#### DATA EXCERPT
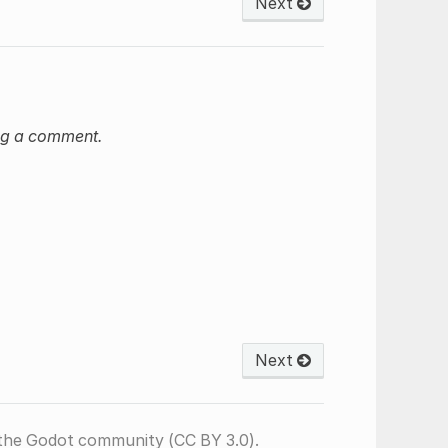
Next
ng a comment.
Next
the Godot community (CC BY 3.0).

#### TO DO
Before copying the data, remove the pictures. Then repeat the rest exactly.

#### SOLUTION BELOW
Next
ng a comment.
Next
the Godot community (CC BY 3.0).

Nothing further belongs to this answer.